Record extracts Start Marker

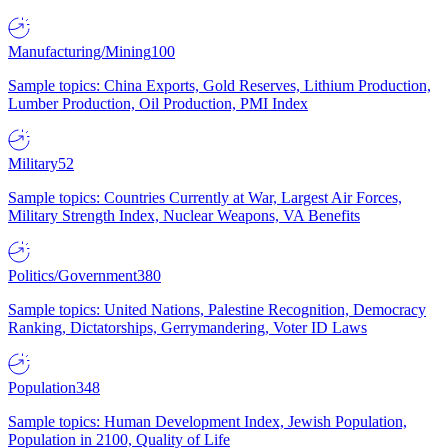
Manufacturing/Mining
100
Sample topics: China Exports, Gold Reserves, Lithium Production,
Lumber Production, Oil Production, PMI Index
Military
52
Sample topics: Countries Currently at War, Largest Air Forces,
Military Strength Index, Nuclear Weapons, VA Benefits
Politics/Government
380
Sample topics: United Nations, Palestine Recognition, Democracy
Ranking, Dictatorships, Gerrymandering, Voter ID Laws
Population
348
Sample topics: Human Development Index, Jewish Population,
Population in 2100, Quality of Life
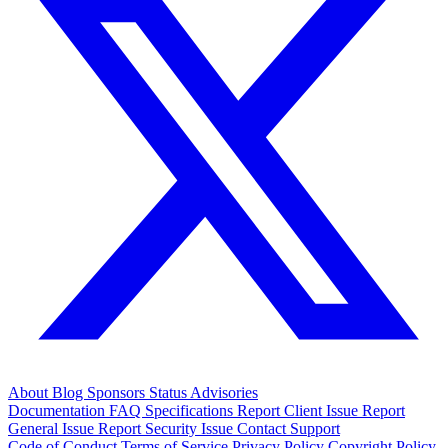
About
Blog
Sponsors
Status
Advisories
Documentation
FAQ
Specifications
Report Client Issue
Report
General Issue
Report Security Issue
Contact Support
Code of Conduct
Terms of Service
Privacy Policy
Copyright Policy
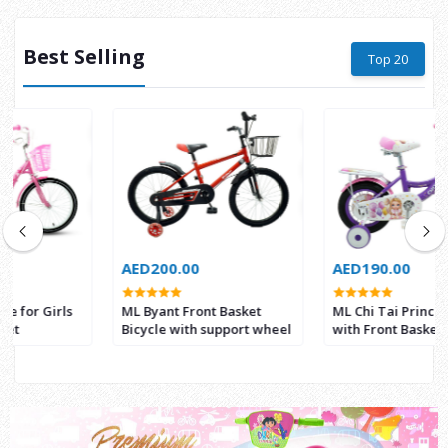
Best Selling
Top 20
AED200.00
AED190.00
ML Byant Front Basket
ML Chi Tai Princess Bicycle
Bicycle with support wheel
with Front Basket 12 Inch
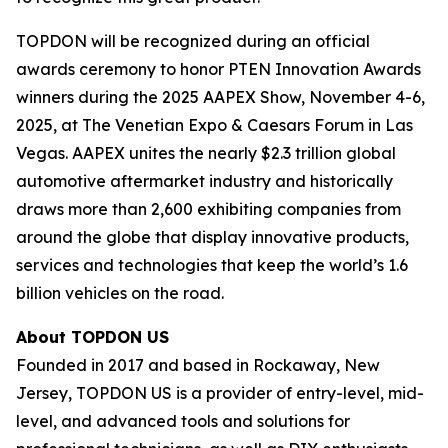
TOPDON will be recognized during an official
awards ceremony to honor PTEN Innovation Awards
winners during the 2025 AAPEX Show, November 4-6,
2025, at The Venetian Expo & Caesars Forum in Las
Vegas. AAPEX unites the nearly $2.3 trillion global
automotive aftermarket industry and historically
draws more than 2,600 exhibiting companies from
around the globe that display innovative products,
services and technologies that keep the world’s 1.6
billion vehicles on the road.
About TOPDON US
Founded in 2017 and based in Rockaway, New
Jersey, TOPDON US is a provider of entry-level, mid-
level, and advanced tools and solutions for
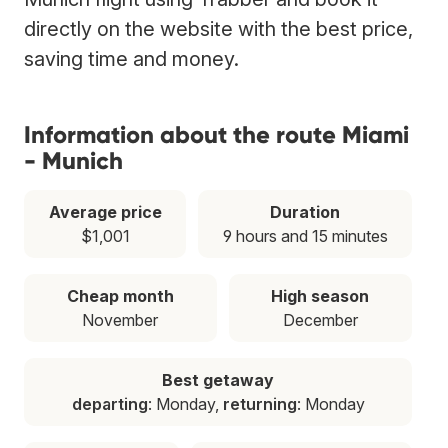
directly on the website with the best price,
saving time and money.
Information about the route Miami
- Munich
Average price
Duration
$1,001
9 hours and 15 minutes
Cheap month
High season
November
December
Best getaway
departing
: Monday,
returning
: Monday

Record extracts End Marker
Record extracts Start Marker

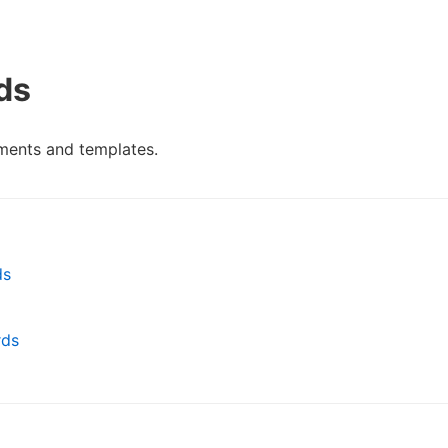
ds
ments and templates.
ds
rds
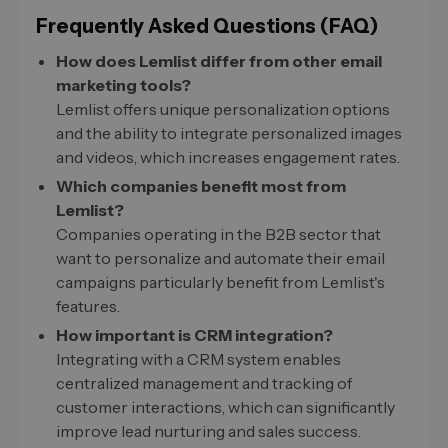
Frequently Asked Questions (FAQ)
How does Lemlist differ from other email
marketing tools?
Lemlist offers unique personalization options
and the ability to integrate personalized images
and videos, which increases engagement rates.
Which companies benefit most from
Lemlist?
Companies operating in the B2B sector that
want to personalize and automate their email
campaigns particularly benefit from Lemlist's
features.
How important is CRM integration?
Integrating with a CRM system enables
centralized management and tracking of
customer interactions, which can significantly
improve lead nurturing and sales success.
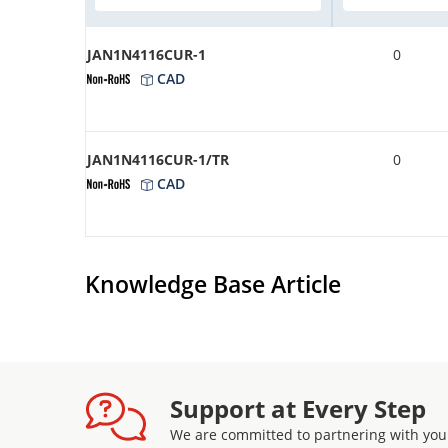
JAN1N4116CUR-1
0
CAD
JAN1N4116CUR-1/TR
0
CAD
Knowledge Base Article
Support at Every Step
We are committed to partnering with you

Record extracts End Marker

**What you are asked to do:**
Scan the material above and copy every line that holds the string "Population".

**Your response:**
Population
Sample topics: Human Development Index, Jewish Population,
Population in 2100, Quality of Life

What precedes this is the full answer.